Authorities had allegedly found almost a tonne of pure cocaine, worth more than a billion dollars, concealed in steel beams from China inside a shipping container at Sydney's Port Botany the previous year.
The arrests and eventual extraditions came at the end of a globe-trotting undercover police operation where officers posed as criminals who had happened upon a missing shipping container filled with cocaine, eventually luring Campbell to New Zealand to retrieve it.
Waters had pleaded guilty in the NSW District Court to conspiring to possess the illicit drugs but denied any involvement in its importation.

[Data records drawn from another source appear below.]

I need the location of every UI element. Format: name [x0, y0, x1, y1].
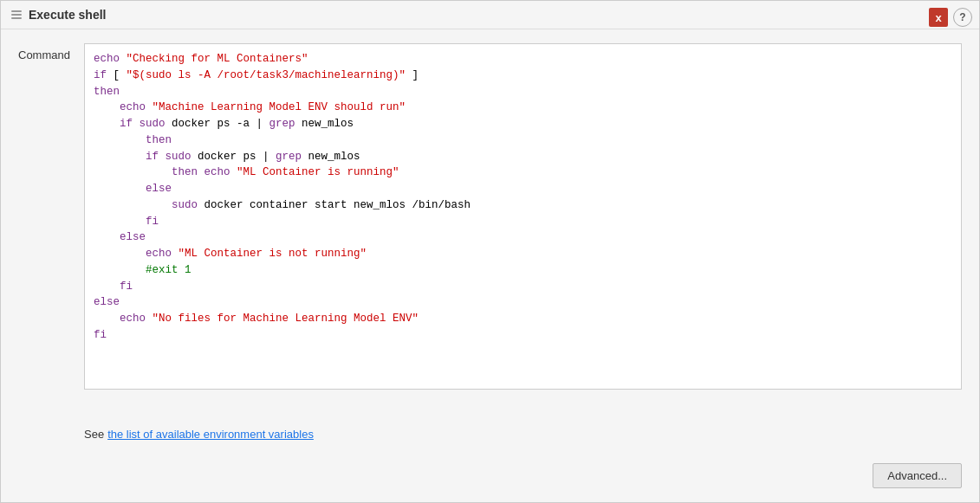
- drag-handle[interactable]: [11, 10, 22, 19]
- title-right: x ?: [929, 8, 972, 27]
- help-button[interactable]: ?: [953, 8, 972, 27]
- command-display[interactable]: echo "Checking for ML Containers" if [ "…: [84, 43, 962, 390]
- footer-row: See the list of available environment va…: [18, 428, 962, 441]
- code-area-wrapper: echo "Checking for ML Containers" if [ "…: [84, 43, 962, 390]
- form-row: Command echo "Checking for ML Containers…: [18, 43, 962, 419]
- command-label: Command: [18, 43, 70, 61]
- title-left: Execute shell: [11, 8, 107, 22]
- close-button[interactable]: x: [929, 8, 948, 27]
- action-row: Advanced...: [1, 455, 979, 502]
- dialog-content: Command echo "Checking for ML Containers…: [1, 29, 979, 455]
- advanced-button[interactable]: Advanced...: [873, 463, 962, 488]
- env-vars-link[interactable]: the list of available environment variab…: [107, 428, 314, 441]
- execute-shell-dialog: Execute shell x ? Command echo "Checking…: [0, 0, 980, 503]
- dialog-title: Execute shell: [29, 8, 107, 22]
- footer-prefix: See: [84, 428, 104, 441]
- title-bar: Execute shell x ?: [1, 1, 979, 29]
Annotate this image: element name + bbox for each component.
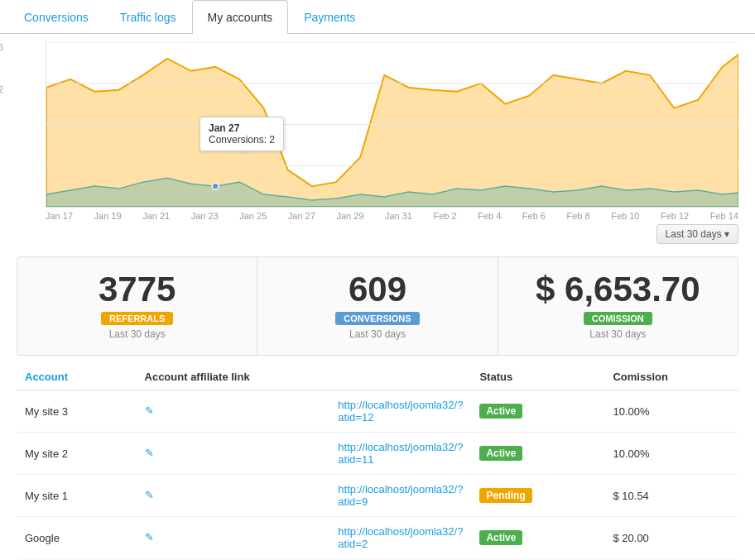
stat-sublabel: Last 30 days: [507, 328, 729, 340]
edit-icon[interactable]: ✎: [145, 447, 160, 460]
tabs-bar: ConversionsTraffic logsMy accountsPaymen…: [0, 0, 755, 34]
affiliate-link-cell: http://localhost/joomla32/?atid=11: [329, 433, 471, 475]
affiliate-link[interactable]: http://localhost/joomla32/?atid=11: [338, 441, 463, 466]
stat-sublabel: Last 30 days: [266, 328, 488, 340]
col-header-0: Account: [17, 364, 137, 390]
date-filter-button[interactable]: Last 30 days ▾: [656, 224, 738, 244]
x-axis: Jan 17 Jan 19 Jan 21 Jan 23 Jan 25 Jan 2…: [46, 211, 738, 221]
chart-area: Jan 27 Conversions: 2: [46, 42, 738, 208]
affiliate-link[interactable]: http://localhost/joomla32/?atid=9: [338, 483, 463, 508]
affiliate-link-cell: http://localhost/joomla32/?atid=9: [329, 475, 471, 517]
stat-number: 3775: [26, 272, 248, 307]
stat-badge: CONVERSIONS: [335, 312, 419, 325]
stat-item-conversions: 609 CONVERSIONS Last 30 days: [257, 257, 498, 355]
affiliate-link-cell: http://localhost/joomla32/?atid=12: [329, 390, 471, 433]
stat-sublabel: Last 30 days: [26, 328, 248, 340]
account-name: My site 1: [17, 475, 137, 517]
col-header-4: Comission: [604, 364, 738, 390]
chart-container: Jan 27 Conversions: 2 16 12 8 4 0 Jan 17…: [0, 34, 755, 248]
svg-point-6: [212, 183, 219, 189]
status-badge: Pending: [479, 488, 531, 503]
edit-icon[interactable]: ✎: [145, 489, 160, 502]
col-header-2: [329, 364, 471, 390]
edit-cell: ✎: [137, 517, 330, 559]
edit-cell: ✎: [137, 433, 330, 475]
commission-value: $ 20.00: [604, 517, 738, 559]
commission-value: 10.00%: [604, 390, 738, 433]
stat-number: 609: [266, 272, 488, 307]
affiliate-link-cell: http://localhost/joomla32/?atid=2: [329, 517, 471, 559]
stat-badge: REFERRALS: [101, 312, 173, 325]
status-badge: Active: [479, 446, 522, 461]
tab-my-accounts[interactable]: My accounts: [192, 0, 289, 34]
status-badge: Active: [479, 404, 522, 419]
account-name: My site 2: [17, 433, 137, 475]
status-badge: Active: [479, 530, 522, 545]
edit-cell: ✎: [137, 475, 330, 517]
table-row: My site 1✎http://localhost/joomla32/?ati…: [17, 475, 738, 517]
edit-icon[interactable]: ✎: [145, 531, 160, 544]
affiliate-link[interactable]: http://localhost/joomla32/?atid=2: [338, 525, 463, 550]
col-header-3: Status: [471, 364, 604, 390]
stat-item-referrals: 3775 REFERRALS Last 30 days: [17, 257, 257, 355]
stats-bar: 3775 REFERRALS Last 30 days 609 CONVERSI…: [17, 256, 738, 356]
affiliate-link[interactable]: http://localhost/joomla32/?atid=12: [338, 399, 463, 424]
table-row: My site 2✎http://localhost/joomla32/?ati…: [17, 433, 738, 475]
accounts-table: AccountAccount affiliate linkStatusComis…: [17, 364, 738, 560]
stat-badge: COMISSION: [584, 312, 652, 325]
edit-icon[interactable]: ✎: [145, 404, 160, 418]
stat-number: $ 6,653.70: [507, 272, 729, 307]
commission-value: $ 10.54: [604, 475, 738, 517]
tab-conversions[interactable]: Conversions: [8, 0, 104, 34]
tab-traffic-logs[interactable]: Traffic logs: [104, 0, 192, 34]
y-axis: 16 12 8 4 0: [0, 42, 3, 221]
edit-cell: ✎: [137, 390, 330, 433]
account-name: My site 3: [17, 390, 137, 433]
status-cell: Active: [471, 390, 604, 433]
status-cell: Active: [471, 517, 604, 559]
tab-payments[interactable]: Payments: [288, 0, 371, 34]
table-row: Google✎http://localhost/joomla32/?atid=2…: [17, 517, 738, 559]
status-cell: Active: [471, 433, 604, 475]
status-cell: Pending: [471, 475, 604, 517]
table-row: My site 3✎http://localhost/joomla32/?ati…: [17, 390, 738, 433]
commission-value: 10.00%: [604, 433, 738, 475]
account-name: Google: [17, 517, 137, 559]
stat-item-comission: $ 6,653.70 COMISSION Last 30 days: [498, 257, 738, 355]
col-header-1: Account affiliate link: [137, 364, 330, 390]
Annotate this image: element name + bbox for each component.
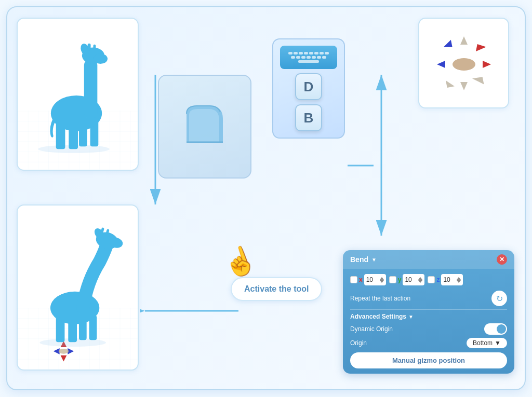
svg-point-18 [59, 349, 69, 354]
x-input[interactable]: 10 [364, 274, 386, 285]
bend-panel-header: Bend ▼ ✕ [343, 250, 514, 269]
key-b: B [295, 104, 322, 131]
repeat-action-row: Repeat the last action ↻ [350, 291, 507, 306]
giraffe-after-panel [17, 204, 139, 371]
origin-value: Bottom [473, 339, 493, 347]
y-axis-control: y 10 [389, 274, 425, 285]
y-label: y [398, 276, 402, 283]
x-spinner-down[interactable] [380, 280, 384, 283]
svg-point-24 [50, 292, 99, 324]
svg-marker-41 [437, 61, 445, 68]
y-spinner[interactable] [418, 277, 422, 283]
flow-arrow-vertical [368, 70, 394, 241]
separator-1 [350, 309, 507, 310]
x-spinner-up[interactable] [380, 277, 384, 280]
y-checkbox[interactable] [389, 276, 396, 283]
z-checkbox[interactable] [428, 276, 435, 283]
dynamic-origin-label: Dynamic Origin [350, 325, 393, 333]
z-axis-control: z 10 [428, 274, 463, 285]
svg-marker-36 [473, 41, 486, 54]
repeat-button[interactable]: ↻ [491, 291, 507, 306]
svg-rect-11 [88, 44, 91, 51]
z-spinner[interactable] [457, 277, 461, 283]
x-axis-control: x 10 [350, 274, 386, 285]
hand-pointer-icon: ☝ [219, 241, 261, 283]
advanced-label: Advanced Settings [350, 313, 406, 320]
main-container: D B ☝ Activate the tool [6, 6, 526, 390]
tool-panel [158, 75, 251, 179]
flow-arrow-left [140, 298, 244, 324]
origin-dropdown[interactable]: Bottom ▼ [467, 338, 507, 348]
activate-tool-button[interactable]: Activate the tool [231, 277, 322, 301]
bend-close-button[interactable]: ✕ [497, 254, 507, 265]
keyboard-icon [280, 46, 337, 69]
svg-marker-38 [472, 72, 486, 87]
z-label: z [436, 276, 440, 283]
svg-marker-37 [483, 61, 491, 68]
advanced-settings-row: Advanced Settings ▼ [350, 313, 507, 320]
flow-arrow-horiz [345, 158, 376, 173]
dynamic-origin-toggle[interactable] [484, 323, 507, 335]
y-spinner-up[interactable] [418, 277, 422, 280]
svg-marker-39 [460, 82, 468, 90]
x-checkbox[interactable] [350, 276, 357, 283]
z-spinner-down[interactable] [457, 280, 461, 283]
bend-dropdown-arrow-icon[interactable]: ▼ [371, 257, 377, 263]
advanced-dropdown-icon[interactable]: ▼ [408, 314, 414, 320]
origin-dropdown-icon[interactable]: ▼ [495, 339, 501, 347]
bend-body: x 10 y 10 [343, 269, 514, 374]
keyboard-panel: D B [272, 38, 345, 139]
svg-marker-42 [443, 39, 455, 51]
z-spinner-up[interactable] [457, 277, 461, 280]
bend-panel: Bend ▼ ✕ x 10 [343, 250, 514, 374]
manual-gizmo-button[interactable]: Manual gizmo position [350, 352, 507, 368]
origin-label: Origin [350, 339, 367, 347]
bend-title: Bend [350, 255, 368, 264]
svg-rect-12 [93, 45, 96, 51]
y-input[interactable]: 10 [403, 274, 424, 285]
repeat-label: Repeat the last action [350, 295, 410, 302]
key-d: D [295, 73, 322, 100]
svg-point-9 [93, 53, 108, 64]
giraffe-before-panel [17, 18, 139, 171]
svg-rect-7 [84, 60, 98, 118]
dynamic-origin-row: Dynamic Origin [350, 323, 507, 335]
svg-marker-40 [443, 79, 455, 91]
origin-row: Origin Bottom ▼ [350, 338, 507, 348]
x-label: x [359, 276, 363, 283]
svg-marker-35 [460, 36, 468, 45]
gizmo-panel [418, 18, 509, 108]
y-spinner-down[interactable] [418, 280, 422, 283]
x-spinner[interactable] [380, 277, 384, 283]
svg-point-34 [453, 58, 475, 71]
z-input[interactable]: 10 [441, 274, 463, 285]
xyz-controls-row: x 10 y 10 [350, 274, 507, 285]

On Tuesday, the jury found him not guilty of conspiring to import.
Campbell had pleaded not guilty to both counts but the jury found him guilty of attempted cocaine possession.
The 53-year-old previously told the court he only participated under duress due to threats to his family.
While the prosecution alleged Waters was a high-ranking principal figure in a drug syndicate, his lawyers argued otherwise.
They claimed he was an outside troubleshooter brought in to play the role of a "heavy" and act as a principal.
A jury of six women and six men retired for about two weeks before coming to their decisions.
The duo will be sentenced on October 19.